As with the ECHR, in order to comply with the DPA, employers must satisfy a proportionality test requiring the monitoring to be carried out for a reason which is sufficient to justify intrusion into the employee’s private life and for the method of monitoring to be appropriate in the circumstances.
RIPA and the Telecommunications Regulations
The provisions of RIPA and the Telecommunications Regulations govern the interception of emails before they reach the intended recipient. They provide that in certain circumstances (including where the individuals have given consent, or where the interception is needed to detect crime or unauthorised use of the telecommunications system), such interceptions may be lawful.

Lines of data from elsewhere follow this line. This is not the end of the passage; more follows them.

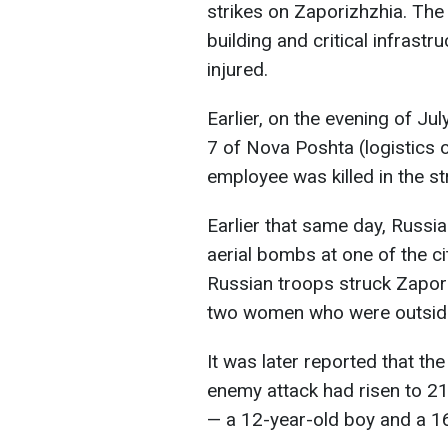
strikes on Zaporizhzhia. The
building and critical infrastru
injured.
Earlier, on the evening of J
7 of Nova Poshta (logistics
employee was killed in the str
Earlier that same day, Russ
aerial bombs at one of the cit
Russian troops struck Zapori
two women who were outside 
It was later reported that the
enemy attack had risen to 2
— a 12-year-old boy and a 16-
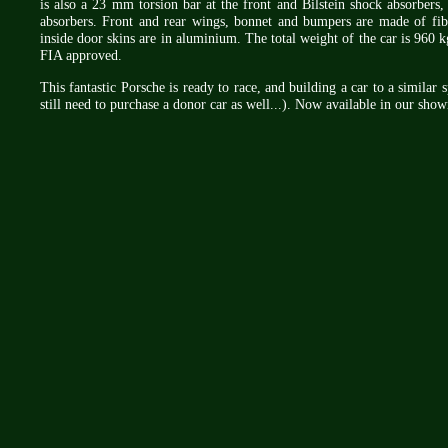
is also a 23 mm torsion bar at the front and Bilstein shock absorbers
absorbers. Front and rear wings, bonnet and bumpers are made of fibr
inside door skins are in aluminium. The total weight of the car is 960 kg
FIA approved.
This fantastic Porsche is ready to race, and building a car to a similar
still need to purchase a donor car as well...). Now available in our sho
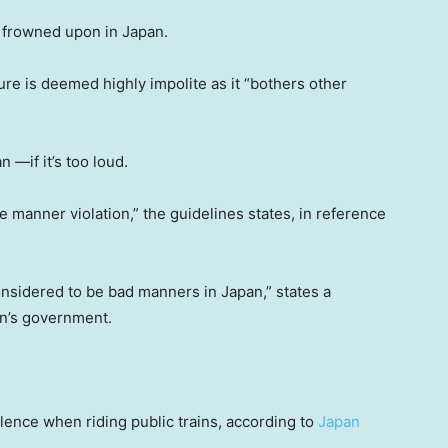
s frowned upon in Japan.
re is deemed highly impolite as it “bothers other
 —if it’s too loud.
e manner violation,” the guidelines states, in reference
onsidered to be bad manners in Japan,” states a
an’s government.
lence when riding public trains, according to
Japan
.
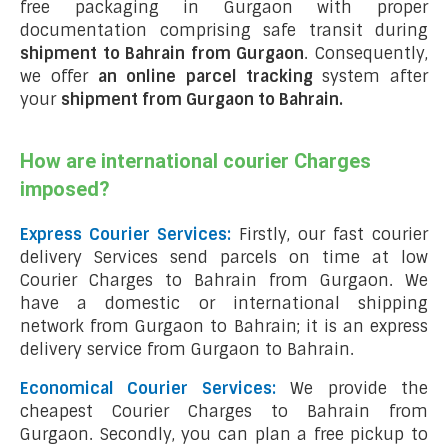
free packaging in Gurgaon with proper
documentation comprising safe transit during
shipment to Bahrain from Gurgaon
. Consequently,
we offer
an online parcel tracking
system after
your
shipment from Gurgaon to Bahrain
.
How are international courier Charges
imposed?
Express Courier Services:
Firstly, our fast courier
delivery Services send parcels on time at low
Courier Charges to Bahrain from Gurgaon. We
have a domestic or international shipping
network from Gurgaon to Bahrain; it is an express
delivery service from Gurgaon to Bahrain.
Economical Courier Services:
We provide the
cheapest Courier Charges to Bahrain from
Gurgaon. Secondly, you can plan a free pickup to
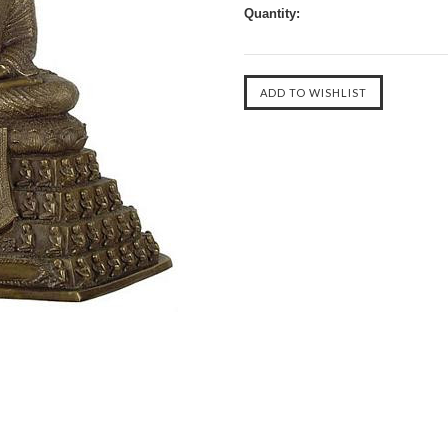
Quantity:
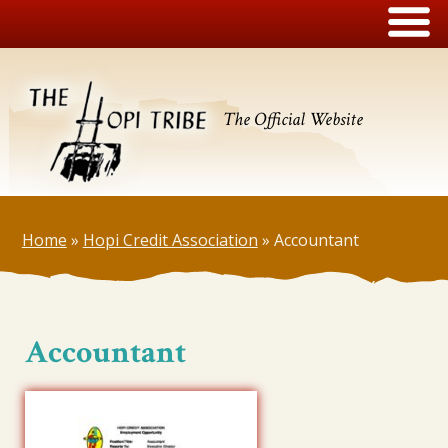
The Official Website
Home
»
Hopi Credit Association
»
Accountant
Accountant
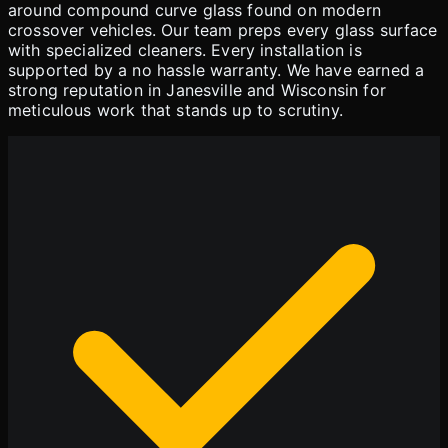
around compound curve glass found on modern
crossover vehicles. Our team preps every glass surface
with specialized cleaners. Every installation is
supported by a no hassle warranty. We have earned a
strong reputation in Janesville and Wisconsin for
meticulous work that stands up to scrutiny.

Consequences of unlawful monitoring
Breaches of the relevant legislation can lead to claims for damages and criminal prosecutions. Further, employees who have been the subject of unlawful monitoring may resign and bring claims of constructive unfair dismissal on the basis of a breakdown in trust and confidence. If monitoring has led to an actual dismissal (for example due to misconduct in the use of emails), whether the monitoring was lawful could affect the fairness of such a dismissal in an unfair dismissal claim.
Aside from the legal consequences, unlawful monitoring has the potential to cause reputational damage to the employer both internally and externally. It is therefore essential that employers comply with their obligations.
Practical tips to implement monitoring
It is recommended that employers carry out an impact assessment prior to monitoring emails to help demonstrate that they have considered the balance between intrusion into employees’ private lives and the legitimate interests of the business. Such an impact assessment should identify the aims to be achieved by monitoring, the type of monitoring to be implemented and consider whether there are any less intrusive ways to achieve the aims.
Central to compliance with the legislation is warning staff that monitoring will or may take place. This usually involves introducing an electronic communications policy, which should set out how the employer’s IT systems may be used (including the extent of any acceptable personal use) and state that inappropriate use may lead to disciplinary action being taken. The policy should also set out who will have access to the information obtained through monitoring and should explain the employee’s right to access such information. As a minimum, the policy should be brought to the attention of employees both at the start of employment and when any changes are made.
Information collected through monitoring should be held securely and only for so long as is necessary. Those individuals who have access to the information should be limited and should be given training where appropriate to minimise the risks of unauthorised use.